# Record set
⁂
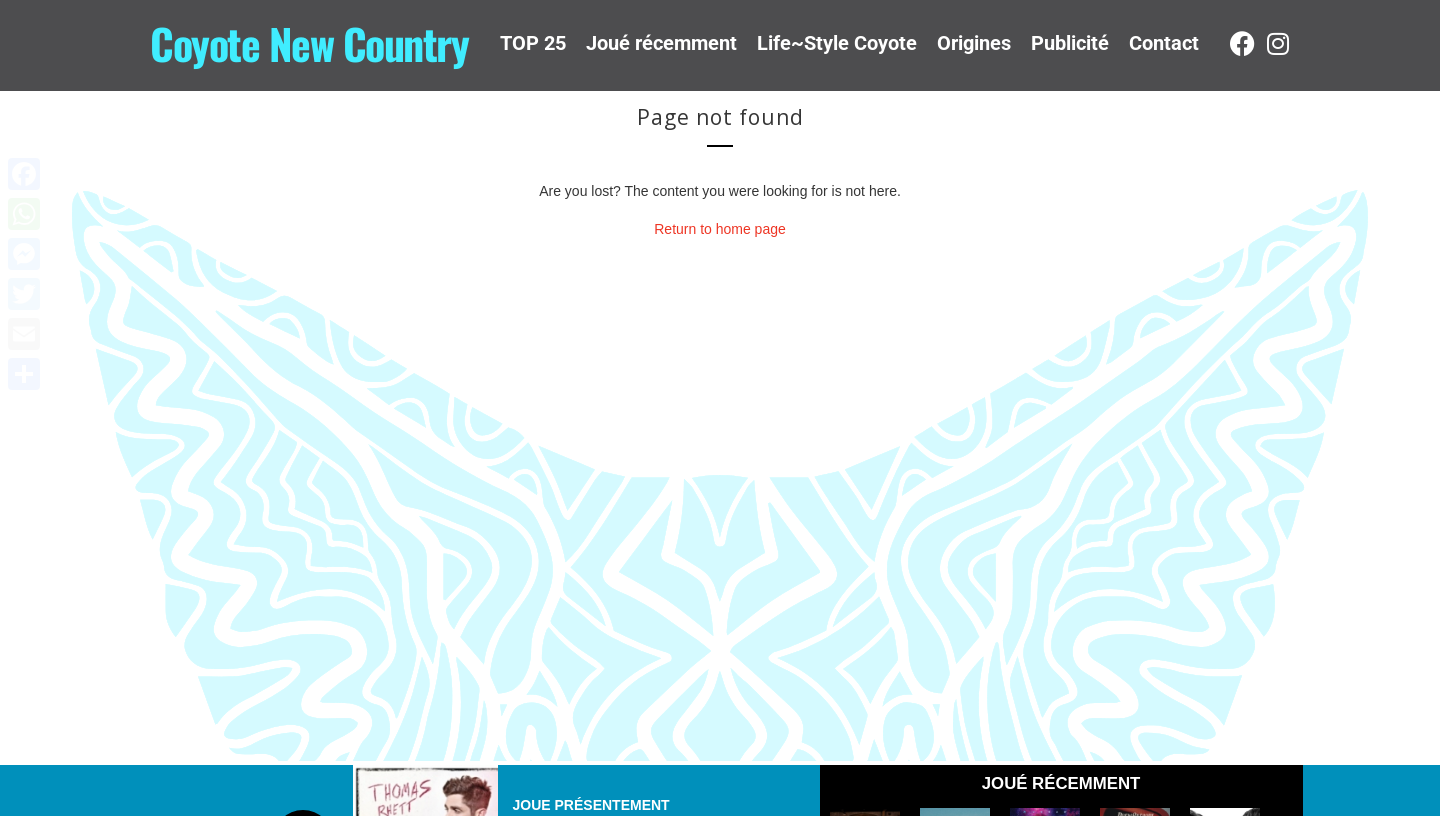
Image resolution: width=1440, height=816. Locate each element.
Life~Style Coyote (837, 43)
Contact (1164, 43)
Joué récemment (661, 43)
⁂
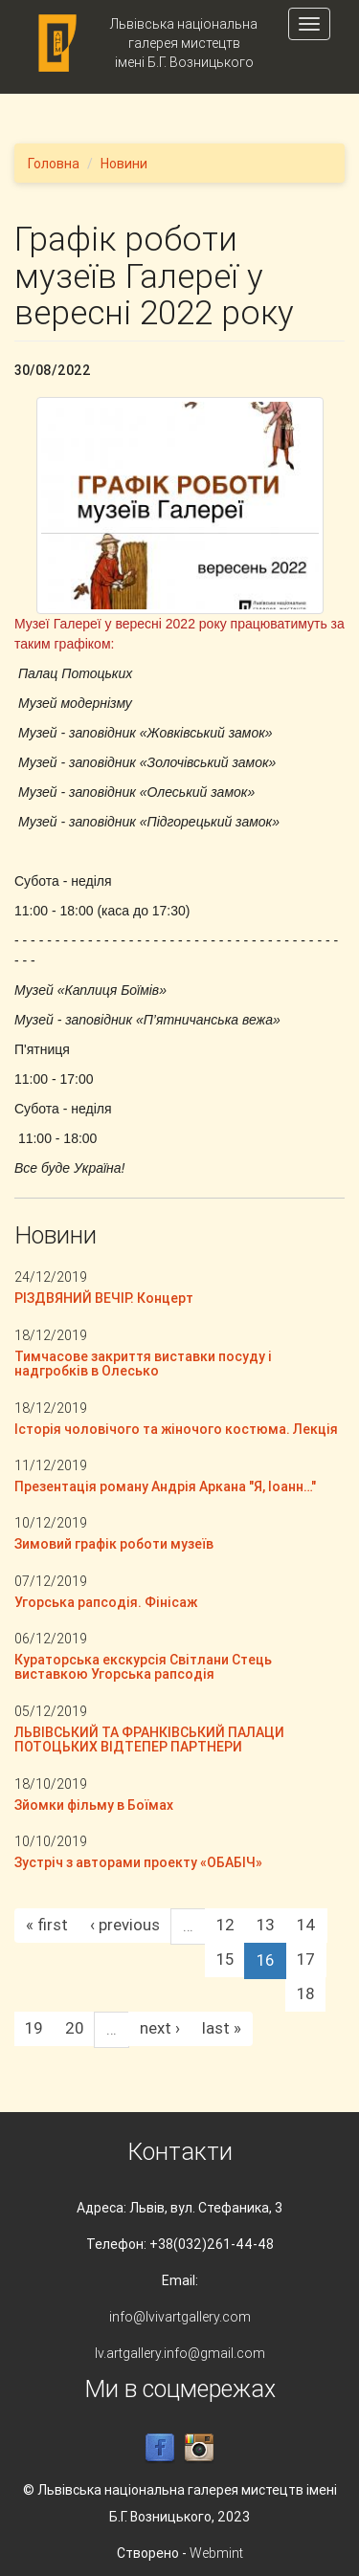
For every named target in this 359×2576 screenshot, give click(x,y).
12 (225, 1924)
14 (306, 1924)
⁂
# What is being asked
Above are records; repeat only the lines starting at the line with "For every named" and ending at the line with "14 (306, 1924)", exactly as they appear, both included.

# Response area
For every named target in this 359×2576 screenshot, give click(x,y).
12 (225, 1924)
14 (306, 1924)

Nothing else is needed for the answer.